▸ **EXERCISE**
In full and without alteration, print the records below, minus any images.

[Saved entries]
+ + + + +
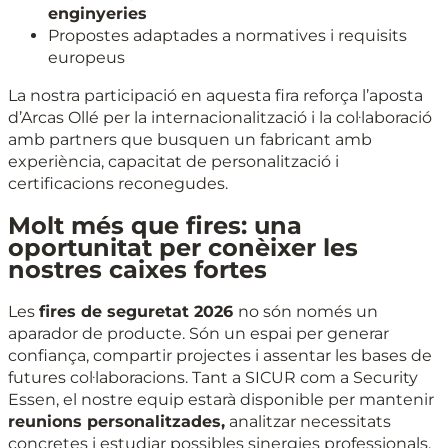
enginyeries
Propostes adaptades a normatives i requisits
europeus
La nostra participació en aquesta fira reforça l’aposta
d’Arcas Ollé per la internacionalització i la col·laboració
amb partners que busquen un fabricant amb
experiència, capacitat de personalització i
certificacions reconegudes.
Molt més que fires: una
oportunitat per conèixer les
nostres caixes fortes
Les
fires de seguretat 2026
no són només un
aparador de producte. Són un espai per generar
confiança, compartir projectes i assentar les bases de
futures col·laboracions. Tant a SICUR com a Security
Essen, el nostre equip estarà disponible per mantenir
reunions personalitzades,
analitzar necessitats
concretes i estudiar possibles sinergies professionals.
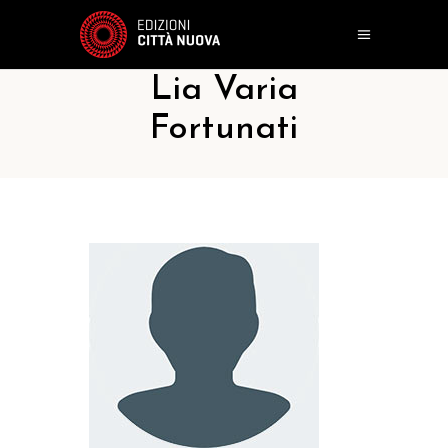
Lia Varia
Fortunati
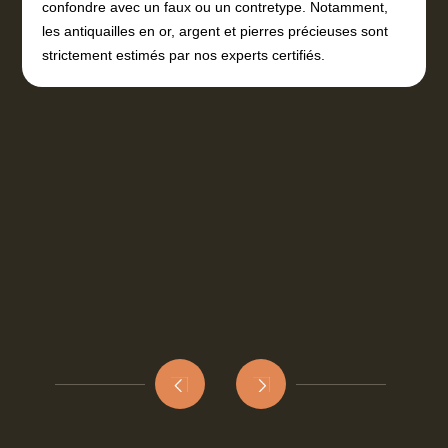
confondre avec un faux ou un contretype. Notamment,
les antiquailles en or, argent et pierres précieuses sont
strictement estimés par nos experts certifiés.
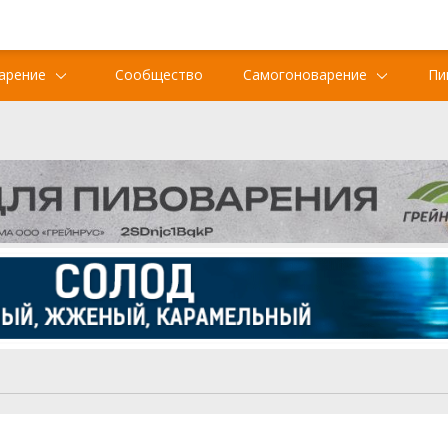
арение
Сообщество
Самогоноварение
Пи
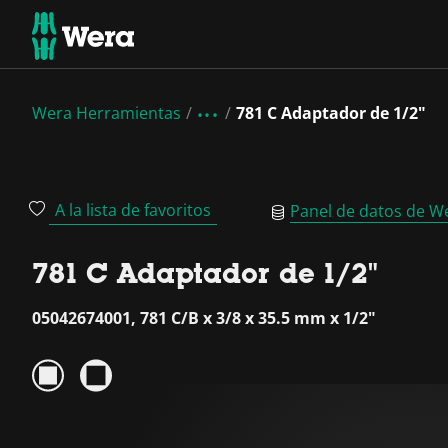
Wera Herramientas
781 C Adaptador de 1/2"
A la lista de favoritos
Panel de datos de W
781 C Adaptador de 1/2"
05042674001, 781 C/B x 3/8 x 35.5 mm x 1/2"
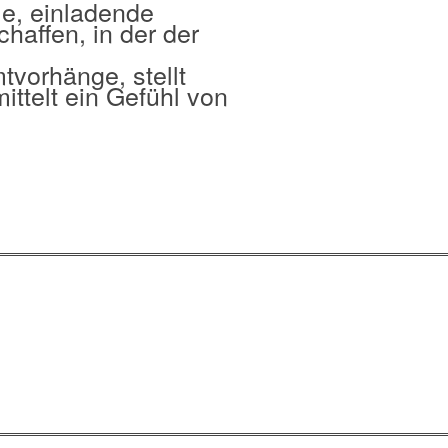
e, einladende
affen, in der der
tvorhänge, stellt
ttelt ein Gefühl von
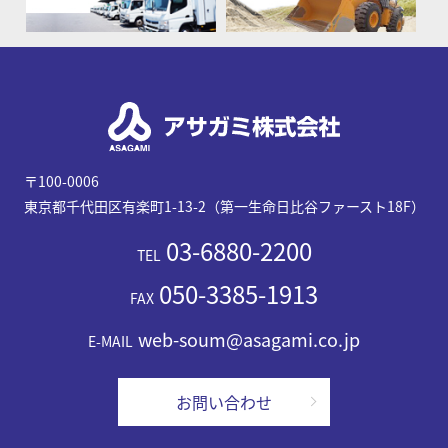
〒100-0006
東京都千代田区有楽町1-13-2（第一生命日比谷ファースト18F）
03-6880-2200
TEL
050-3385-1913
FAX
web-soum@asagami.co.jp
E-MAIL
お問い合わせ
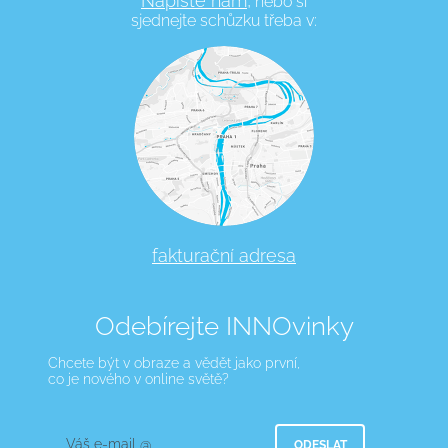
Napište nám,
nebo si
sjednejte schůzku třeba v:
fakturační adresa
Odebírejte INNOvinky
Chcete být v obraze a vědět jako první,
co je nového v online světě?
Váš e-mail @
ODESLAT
+ + + + +
▸ **EXPECTED OUTPUT**
enginyeries
Propostes adaptades a normatives i requisits
europeus
La nostra participació en aquesta fira reforça l’aposta
d’Arcas Ollé per la internacionalització i la col·laboració
amb partners que busquen un fabricant amb
experiència, capacitat de personalització i
certificacions reconegudes.
Molt més que fires: una
oportunitat per conèixer les
nostres caixes fortes
Les
fires de seguretat 2026
no són només un
aparador de producte. Són un espai per generar
confiança, compartir projectes i assentar les bases de
futures col·laboracions. Tant a SICUR com a Security
Essen, el nostre equip estarà disponible per mantenir
reunions personalitzades,
analitzar necessitats
concretes i estudiar possibles sinergies professionals.
Lia Varia
Fortunati
confondre avec un faux ou un contretype. Notamment,
les antiquailles en or, argent et pierres précieuses sont
strictement estimés par nos experts certifiés.
арение
Сообщество
Самогоноварение
Пи
Wera Herramientas
781 C Adaptador de 1/2"
A la lista de favoritos
Panel de datos de W
781 C Adaptador de 1/2"
05042674001, 781 C/B x 3/8 x 35.5 mm x 1/2"
e, einladende
affen, in der der
tvorhänge, stellt
ttelt ein Gefühl von
〒100-0006
東京都千代田区有楽町1-13-2（第一生命日比谷ファースト18F）
03-6880-2200
TEL
050-3385-1913
FAX
web-soum@asagami.co.jp
E-MAIL
お問い合わせ
Napište nám,
nebo si
sjednejte schůzku třeba v:
fakturační adresa
Odebírejte INNOvinky
Chcete být v obraze a vědět jako první,
co je nového v online světě?
Váš e-mail @
ODESLAT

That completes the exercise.